Now, treat \(n=a\cdot p^k-1\) for \(a\perp p\) as a separate case.

For the binomial coefficients we have \[\nu_p( (n+1)(n+0)(n-1)\cdots (n-i+1) ) - \nu_p(i!).\] We can think of this like a game! You get dropped into the natural numbers, and get to walk forward \(i\) steps. You collect \(\nu_p(x)\) points for walking on tile \(x\). How many points can you get compared to someone else who is playing the same game?

Well, it turns out the following fact is useful for analyzing the game:

\[\nu_p(w!) \le \nu_p((n+w)!) - \nu_p(n!).\] In fact, this is an immediate consequence of the inequality: \[\left\lfloor x-y \right\rfloor \le \left\lfloor x \right\rfloor-\left\lfloor y \right\rfloor.\] Because we use the formula: \[\nu_p(n!) = \sum_{i\ge 1} \left\lfloor n/p^i \right\rfloor.\]

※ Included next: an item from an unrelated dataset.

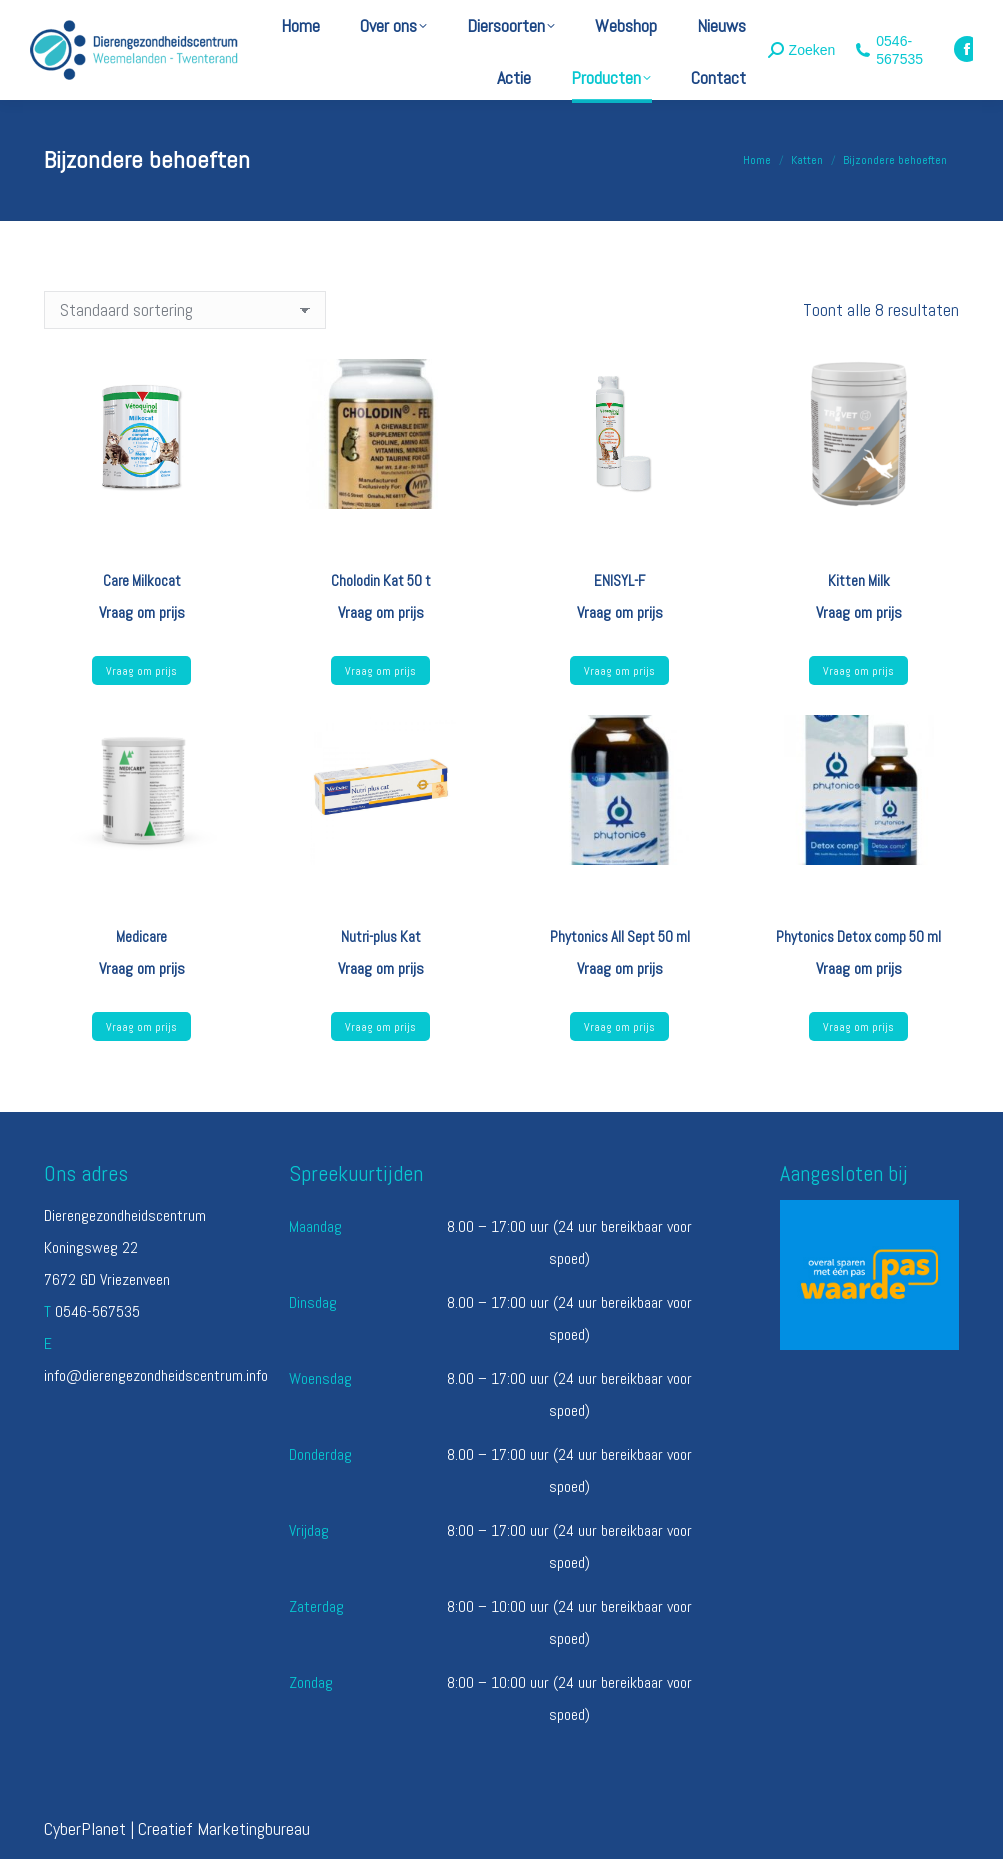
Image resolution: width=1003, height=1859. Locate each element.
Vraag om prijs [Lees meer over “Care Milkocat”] (141, 671)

So, now that we understand the game, how does the game help? Let’s call the players “top” and “bottom” for numerator and denominator. Well, then once top gets a good point thing, he resets to the start basically, and doesn’t get any further ahead, until bottom also gets the good point thing that top got. So, top is only ever ahead by at most once. And it will be ahead at least once too because just think about it.